I recently talked to a marketer whose company added Claude to their org chart. Not as a joke, but as a real role, with defined responsibilities and a clear place in the workflow.
I laughed at first, but the more I sat with it, the more it felt like a reflection of what’s already happening inside a lot of organizations, whether they’ve formally acknowledged it or not.
According to McKinsey, 88% of organizations regularly use AI in at least one business function. It’s clear that AI isn’t sitting off to the side anymore. It’s being embedded in the work we do.
THURSD-AI
At Quantious, we see this every week in our internal “Thursd-AI” sessions. What started as a casual forum for sharing prompts has turned into something more practical: people showing how they’re actually using AI inside real workflows.
One marketing producer set up an AI agent to automate competitive research that used to take hours. A project lead uses it to build out project timelines. By just providing start and end dates and describing the work to be done, it builds out all milestones and shares the timeline with the team for approval. Individually, the gains are small, but collectively they’ve started to provide the team with more breathing room for creativity.
And that’s why the org chart idea stuck with me. It’s less about the title and more about the formal recognition that AI is becoming part of the operating model.
3 REASONS TO DEFINE AI ROLES
More teams are defining distinct roles AI performs across their business. These are three reasons why it actually makes sense.
1. AI IS ALREADY IN THE WORKFLOW
AI isn’t experimental anymore; for many teams it’s just how work gets done. It’s embedded in everyday tasks like summarizing meetings, drafting content, and analyzing data.

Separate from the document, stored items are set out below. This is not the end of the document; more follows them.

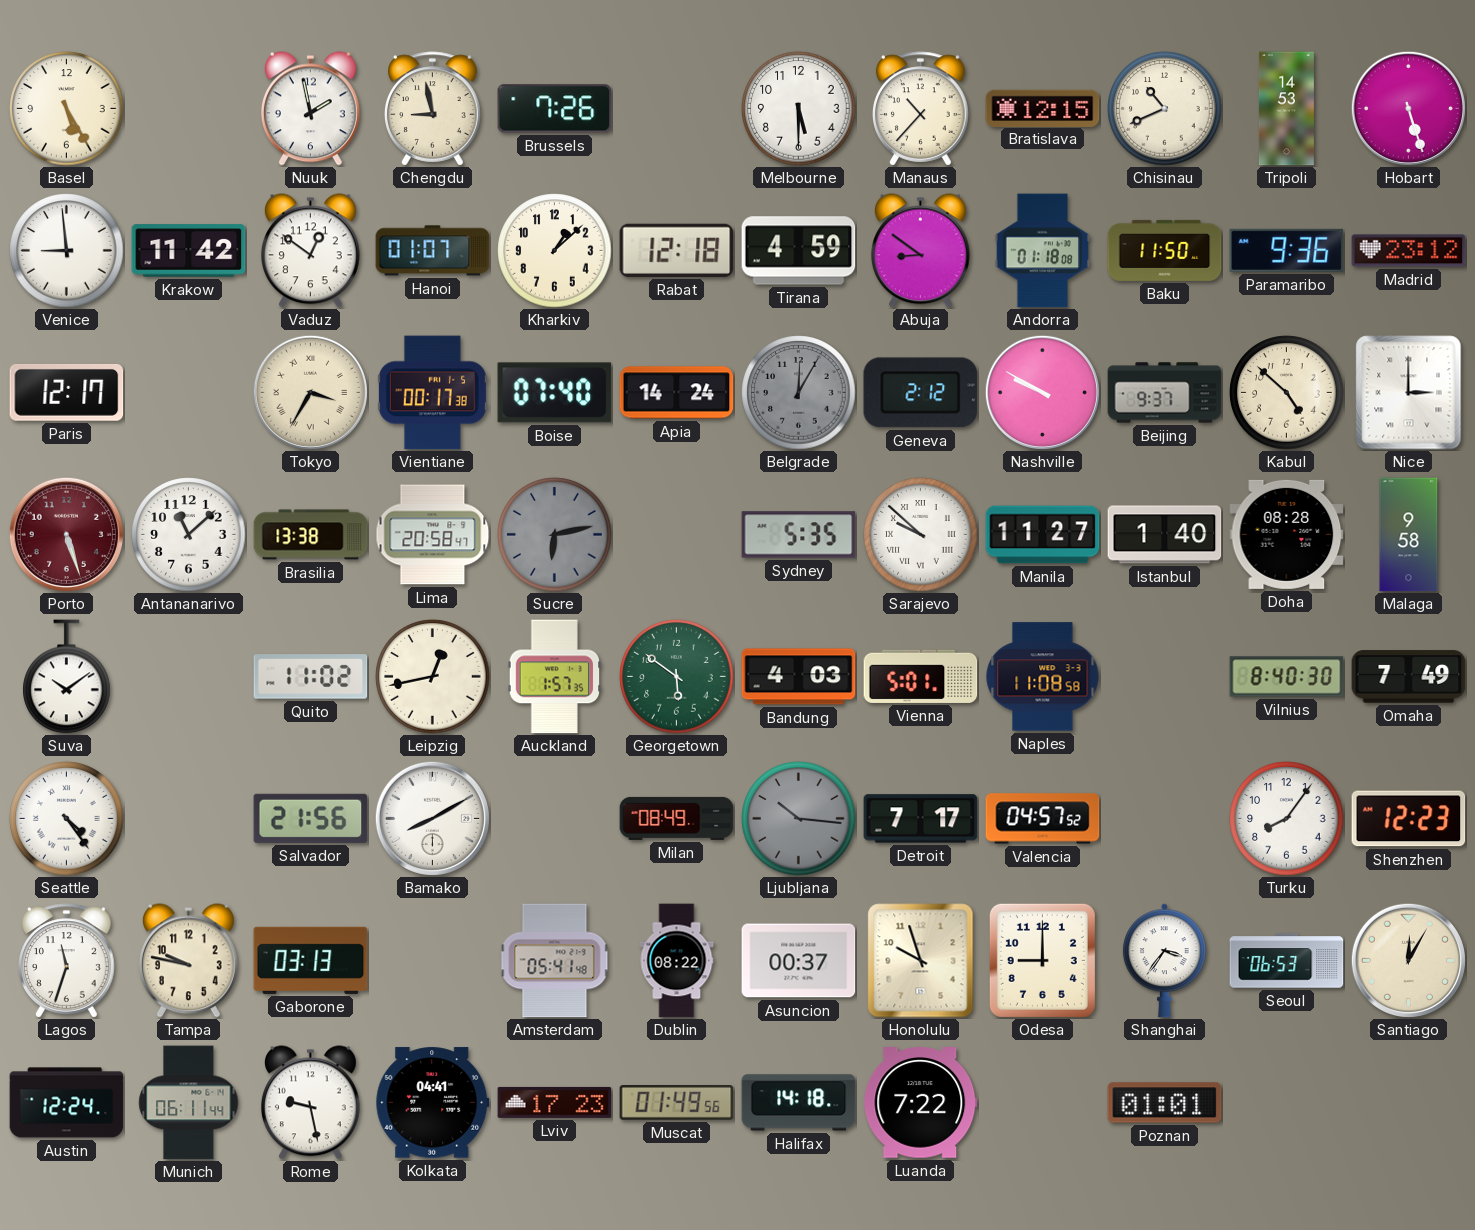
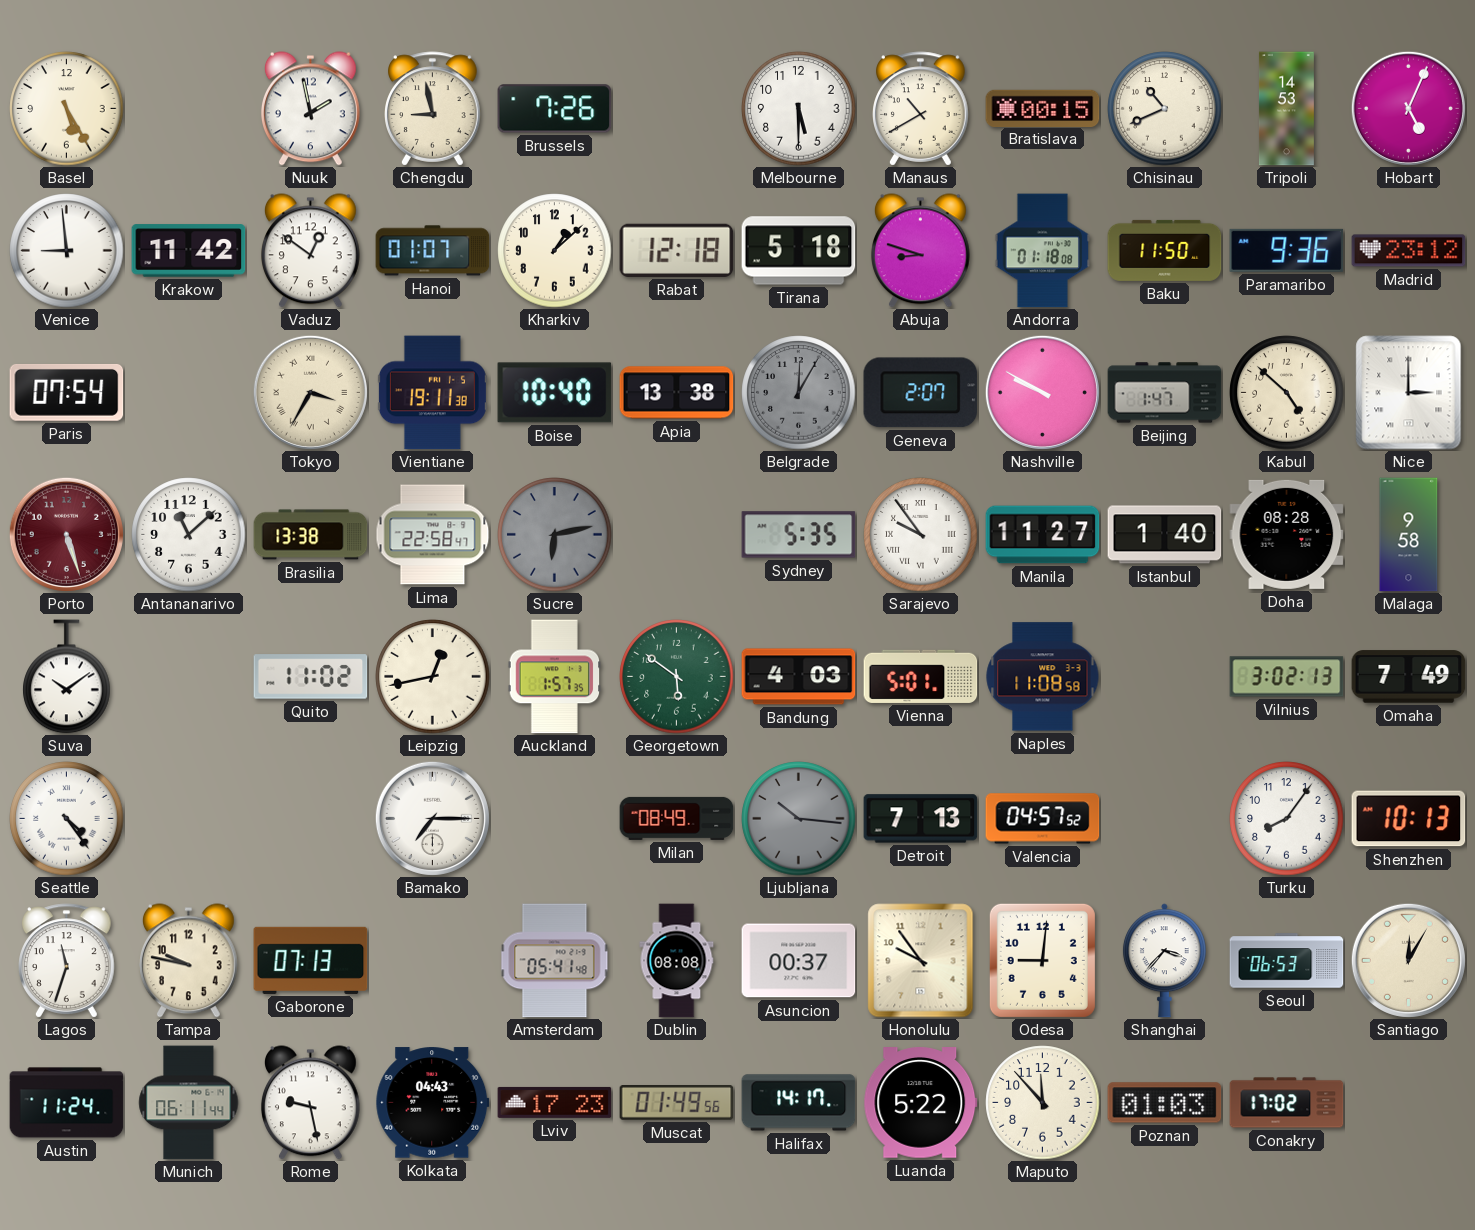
Manaus: 10:37 -> 10:40
Bratislava: 12:15 -> 00:15
Hobart: 5:27 -> 5:04
Tirana: 4:59 -> 5:18
Abuja: 8:51 -> 8:48
Paris: 12:17 -> 07:54
Vientiane: 00:17 -> 19:11
Boise: 07:40 -> 10:40
Apia: 14:24 -> 13:38
Geneva: 2:12 -> 2:07
Beijing: 9:37 -> 1:47
Lima: 20:58 -> 22:58
Sarajevo: 9:52 -> 9:54
Vilnius: 8:40 -> 3:02
Salvador: 21:56 -> none
Bamako: 8:10 -> 7:15
Detroit: 7:17 -> 7:13
Shenzhen: 12:23 -> 10:13
Gaborone: 03:13 -> 07:13
Dublin: 08:22 -> 08:08
Honolulu: 9:57 -> 9:54
Odesa: 9:00 -> 9:01
Shanghai: 3:36 -> 3:37
Austin: 12:24 -> 11:24
Kolkata: 04:41 -> 04:43
Halifax: 14:18 -> 14:17
Luanda: 7:22 -> 5:22
Maputo: none -> 11:53
Poznan: 01:01 -> 01:03
Conakry: none -> 17:02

AI Adoption has been relatively fast. Roughly 55% of U.S. adults are already using generative AI, a faster adoption curve than both the internet and personal computers at the same stage.
Inside organizations, it’s even more embedded. Ninety-one percent of companies reported using at least one AI technology in 2024, and employees using it regularly report saving as much as 7.5 hours a week on routine tasks.

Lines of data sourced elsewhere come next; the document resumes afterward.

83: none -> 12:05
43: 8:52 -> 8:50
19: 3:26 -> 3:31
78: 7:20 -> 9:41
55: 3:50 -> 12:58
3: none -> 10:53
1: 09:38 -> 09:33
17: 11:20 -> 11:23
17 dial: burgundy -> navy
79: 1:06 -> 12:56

Those hours are saved in faster research, cleaner drafts, and fewer hours wrestling with spreadsheets. None of that eliminates the work, but it does compress the very mechanical parts of it.
2. AI FLUENCY IS QUICKLY BECOMING TABLE STAKES FOR THE WORKPLACE
What’s been interesting to watch is that the people getting the most value from AI are rarely the most technical. They’re the most curious.
Someone experiments with a prompt that saves them an hour a week. Someone else builds on it and finds a faster way to analyze a dataset. Before long, the whole team is using a smarter, more efficient workflow.
The advantage compounds when teams share what they’re learning.
That matters, because there’s a growing gap between organizations that treat AI as an occasional tool and those that treat it as a capability. Research shows that leaders and managers already use generative AI several times a week at far higher rates than frontline employees, which is why many companies are now focusing on building broader AI fluency across their teams.
The companies moving fastest aren’t just buying AI tools. They’re building a culture where employees are encouraged to be curious, experiment, share their workflows, and figure out what actually improved the work.
3. AI CLEARS SPACE FOR THE WORK HUMANS SHOULD ACTUALLY BE DOING
The anxiety continues over whether AI will replace certain skills. But what we’re seeing in practice is a little different.
When AI handles the tedious parts of the work we do—the formatting, the summarizing, the first drafts—it frees people up to spend more time where human judgement really matters. Strategy, creativity, and storytelling are the work that really pushes companies forward.
The more AI takes over the mechanical pieces of knowledge work, the more important those human capabilities become. So, the real leadership question is whether the organization is learning how to use it in a way that actually improves the work.
WHAT DOES THIS LOOK LIKE IN PRACTICE?
Inside of our own workflows at Quantious, AI is showing up in a few places.
Research. Tools like Perplexity and Waldo help us synthesize industry news, identify emerging competitors, and cut through noise faster than traditional search.
Data work. ChatGPT helps our team members to write complex Excel formulas, a task that only the spreadsheet experts on our team would be able to do. What used to be tedious spreadsheet wrangling can now be achieved with a simple natural language prompt.
Brand voice. After our brand refresh, we trained a custom GPT on our voice and messaging guidelines. It helps us maintain consistency across everything from blog posts to press materials.
None of this replaces the thinking and judgement our (human) team brings to the work. We’ll all just have to get used to AI taking a few spots on the org chart. They just don’t get invited to the team offsite.
Lisa Larson-Kelley is founder and CEO of Quantious.